======== Records to use

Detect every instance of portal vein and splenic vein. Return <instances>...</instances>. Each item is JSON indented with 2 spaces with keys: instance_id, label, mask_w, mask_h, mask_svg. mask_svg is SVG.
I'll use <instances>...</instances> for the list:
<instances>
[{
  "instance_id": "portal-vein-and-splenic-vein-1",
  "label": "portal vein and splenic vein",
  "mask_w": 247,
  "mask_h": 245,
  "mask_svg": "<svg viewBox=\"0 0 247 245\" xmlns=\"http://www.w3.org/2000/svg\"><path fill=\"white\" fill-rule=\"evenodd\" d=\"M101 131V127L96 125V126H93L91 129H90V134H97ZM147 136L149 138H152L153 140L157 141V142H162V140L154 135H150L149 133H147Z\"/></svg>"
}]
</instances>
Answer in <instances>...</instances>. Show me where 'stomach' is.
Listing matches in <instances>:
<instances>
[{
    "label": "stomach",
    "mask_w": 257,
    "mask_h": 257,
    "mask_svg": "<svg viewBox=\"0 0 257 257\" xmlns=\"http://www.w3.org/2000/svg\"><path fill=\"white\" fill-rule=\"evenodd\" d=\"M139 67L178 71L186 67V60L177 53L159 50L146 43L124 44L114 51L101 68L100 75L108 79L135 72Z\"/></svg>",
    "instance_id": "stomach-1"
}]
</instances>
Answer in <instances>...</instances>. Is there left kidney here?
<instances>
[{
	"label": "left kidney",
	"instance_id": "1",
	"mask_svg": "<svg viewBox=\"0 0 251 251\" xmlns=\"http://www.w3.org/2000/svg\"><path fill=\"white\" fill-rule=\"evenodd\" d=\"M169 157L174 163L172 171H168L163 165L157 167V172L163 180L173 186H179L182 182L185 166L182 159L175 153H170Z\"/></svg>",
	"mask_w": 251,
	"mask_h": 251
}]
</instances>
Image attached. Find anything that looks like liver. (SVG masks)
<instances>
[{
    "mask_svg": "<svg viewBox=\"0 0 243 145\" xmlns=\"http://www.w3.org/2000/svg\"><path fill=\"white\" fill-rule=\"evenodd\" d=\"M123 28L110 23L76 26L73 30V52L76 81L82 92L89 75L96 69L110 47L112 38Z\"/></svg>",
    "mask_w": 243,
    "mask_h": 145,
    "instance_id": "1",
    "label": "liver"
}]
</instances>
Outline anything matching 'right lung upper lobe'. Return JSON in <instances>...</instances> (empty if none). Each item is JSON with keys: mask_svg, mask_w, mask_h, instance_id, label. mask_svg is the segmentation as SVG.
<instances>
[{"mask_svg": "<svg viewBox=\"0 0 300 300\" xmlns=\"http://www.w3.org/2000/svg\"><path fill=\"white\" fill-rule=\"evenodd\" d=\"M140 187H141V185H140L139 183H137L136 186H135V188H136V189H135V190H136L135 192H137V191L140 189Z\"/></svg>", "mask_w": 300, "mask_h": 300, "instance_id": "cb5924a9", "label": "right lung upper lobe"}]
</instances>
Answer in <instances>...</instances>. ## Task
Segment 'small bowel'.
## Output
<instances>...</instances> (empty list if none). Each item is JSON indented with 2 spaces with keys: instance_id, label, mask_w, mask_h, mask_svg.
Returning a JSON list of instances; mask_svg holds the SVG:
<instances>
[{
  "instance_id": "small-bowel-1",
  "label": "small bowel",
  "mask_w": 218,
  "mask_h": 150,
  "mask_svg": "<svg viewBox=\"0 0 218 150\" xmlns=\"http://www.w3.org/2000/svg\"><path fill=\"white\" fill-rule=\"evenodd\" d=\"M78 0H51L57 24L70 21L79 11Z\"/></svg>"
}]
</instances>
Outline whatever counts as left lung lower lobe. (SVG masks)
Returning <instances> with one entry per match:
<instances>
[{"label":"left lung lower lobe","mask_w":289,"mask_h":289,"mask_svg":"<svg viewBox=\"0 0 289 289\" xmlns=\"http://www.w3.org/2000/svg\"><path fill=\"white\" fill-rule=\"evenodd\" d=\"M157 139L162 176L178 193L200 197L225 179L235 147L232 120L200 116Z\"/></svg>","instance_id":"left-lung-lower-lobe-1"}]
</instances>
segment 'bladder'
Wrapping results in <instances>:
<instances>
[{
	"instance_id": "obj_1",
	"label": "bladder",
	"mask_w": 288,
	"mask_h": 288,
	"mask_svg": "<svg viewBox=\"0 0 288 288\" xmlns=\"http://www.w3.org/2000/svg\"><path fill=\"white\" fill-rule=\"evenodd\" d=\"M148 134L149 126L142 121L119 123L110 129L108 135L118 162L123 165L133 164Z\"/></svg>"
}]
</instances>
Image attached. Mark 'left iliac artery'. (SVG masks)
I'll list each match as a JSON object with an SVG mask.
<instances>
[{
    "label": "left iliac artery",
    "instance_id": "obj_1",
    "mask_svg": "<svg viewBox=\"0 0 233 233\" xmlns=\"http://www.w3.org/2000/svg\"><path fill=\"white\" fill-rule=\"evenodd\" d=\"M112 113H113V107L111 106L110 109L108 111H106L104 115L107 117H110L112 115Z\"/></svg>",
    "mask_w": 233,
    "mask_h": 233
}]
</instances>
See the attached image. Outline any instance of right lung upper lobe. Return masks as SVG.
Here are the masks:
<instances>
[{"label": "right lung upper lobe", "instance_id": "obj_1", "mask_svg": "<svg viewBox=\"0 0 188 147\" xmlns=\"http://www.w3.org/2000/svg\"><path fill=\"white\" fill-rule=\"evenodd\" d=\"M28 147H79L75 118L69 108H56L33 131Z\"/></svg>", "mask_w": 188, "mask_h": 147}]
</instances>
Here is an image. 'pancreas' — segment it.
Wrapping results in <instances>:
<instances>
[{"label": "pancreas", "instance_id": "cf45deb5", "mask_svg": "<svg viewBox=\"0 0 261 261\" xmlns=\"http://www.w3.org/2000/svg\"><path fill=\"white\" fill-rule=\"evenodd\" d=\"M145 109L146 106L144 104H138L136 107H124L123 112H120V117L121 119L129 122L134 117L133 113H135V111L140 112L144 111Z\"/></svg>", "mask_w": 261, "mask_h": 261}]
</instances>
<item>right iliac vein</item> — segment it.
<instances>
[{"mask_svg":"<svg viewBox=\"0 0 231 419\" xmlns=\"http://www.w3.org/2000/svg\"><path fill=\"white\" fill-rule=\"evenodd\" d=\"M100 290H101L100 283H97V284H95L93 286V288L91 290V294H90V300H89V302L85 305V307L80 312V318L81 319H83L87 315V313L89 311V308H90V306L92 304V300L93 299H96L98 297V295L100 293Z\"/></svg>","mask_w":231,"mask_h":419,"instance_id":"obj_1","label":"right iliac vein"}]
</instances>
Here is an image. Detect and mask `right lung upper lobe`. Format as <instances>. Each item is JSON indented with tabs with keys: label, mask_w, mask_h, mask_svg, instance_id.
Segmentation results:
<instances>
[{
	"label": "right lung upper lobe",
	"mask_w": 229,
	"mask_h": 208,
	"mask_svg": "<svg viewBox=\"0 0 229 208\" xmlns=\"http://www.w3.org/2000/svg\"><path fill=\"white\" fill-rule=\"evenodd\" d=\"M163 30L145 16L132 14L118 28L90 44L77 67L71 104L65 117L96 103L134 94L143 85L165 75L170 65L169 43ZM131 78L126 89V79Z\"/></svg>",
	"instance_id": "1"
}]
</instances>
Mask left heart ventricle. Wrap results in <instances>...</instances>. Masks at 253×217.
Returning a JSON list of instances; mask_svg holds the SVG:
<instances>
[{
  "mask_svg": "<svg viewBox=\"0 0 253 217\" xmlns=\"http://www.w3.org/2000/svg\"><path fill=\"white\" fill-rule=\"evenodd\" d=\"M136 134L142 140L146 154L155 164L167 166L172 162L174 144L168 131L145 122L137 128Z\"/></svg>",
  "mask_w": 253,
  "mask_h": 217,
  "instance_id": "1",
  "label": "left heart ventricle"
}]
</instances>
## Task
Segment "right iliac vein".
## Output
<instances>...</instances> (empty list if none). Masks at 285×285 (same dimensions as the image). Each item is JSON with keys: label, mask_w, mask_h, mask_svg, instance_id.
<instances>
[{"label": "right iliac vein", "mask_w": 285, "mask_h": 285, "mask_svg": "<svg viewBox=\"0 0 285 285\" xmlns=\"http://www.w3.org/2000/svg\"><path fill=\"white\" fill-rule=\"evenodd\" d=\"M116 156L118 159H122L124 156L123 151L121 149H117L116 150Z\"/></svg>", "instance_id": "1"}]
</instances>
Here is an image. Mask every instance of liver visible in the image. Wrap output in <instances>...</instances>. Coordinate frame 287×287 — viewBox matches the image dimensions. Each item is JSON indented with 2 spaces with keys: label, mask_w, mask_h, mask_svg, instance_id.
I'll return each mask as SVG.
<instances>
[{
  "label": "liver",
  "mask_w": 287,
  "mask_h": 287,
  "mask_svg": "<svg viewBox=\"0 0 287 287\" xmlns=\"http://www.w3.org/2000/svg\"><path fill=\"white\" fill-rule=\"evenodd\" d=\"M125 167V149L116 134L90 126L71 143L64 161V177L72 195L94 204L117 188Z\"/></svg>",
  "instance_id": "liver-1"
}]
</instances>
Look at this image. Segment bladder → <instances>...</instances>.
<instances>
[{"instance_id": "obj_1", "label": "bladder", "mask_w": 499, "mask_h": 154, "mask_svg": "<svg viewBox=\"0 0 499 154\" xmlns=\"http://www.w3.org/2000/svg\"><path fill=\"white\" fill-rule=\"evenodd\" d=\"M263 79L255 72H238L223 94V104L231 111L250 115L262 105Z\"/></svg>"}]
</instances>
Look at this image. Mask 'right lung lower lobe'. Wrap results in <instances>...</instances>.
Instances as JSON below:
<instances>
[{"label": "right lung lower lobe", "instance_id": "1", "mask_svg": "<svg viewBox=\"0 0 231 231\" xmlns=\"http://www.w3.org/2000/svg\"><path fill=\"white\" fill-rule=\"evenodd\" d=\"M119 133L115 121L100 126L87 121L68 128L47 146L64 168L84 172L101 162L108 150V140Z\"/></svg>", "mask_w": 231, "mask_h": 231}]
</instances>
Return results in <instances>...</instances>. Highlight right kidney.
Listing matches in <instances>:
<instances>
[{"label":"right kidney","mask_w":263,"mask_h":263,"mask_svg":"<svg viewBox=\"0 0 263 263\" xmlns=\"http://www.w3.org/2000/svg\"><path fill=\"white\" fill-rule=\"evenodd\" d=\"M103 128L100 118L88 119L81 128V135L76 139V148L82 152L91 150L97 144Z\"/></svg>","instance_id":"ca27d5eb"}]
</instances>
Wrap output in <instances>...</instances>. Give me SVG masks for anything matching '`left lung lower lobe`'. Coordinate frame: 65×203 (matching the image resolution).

================

Take every line above where "Task" appears and copy it.

Answer in <instances>...</instances>. ## Task
## Task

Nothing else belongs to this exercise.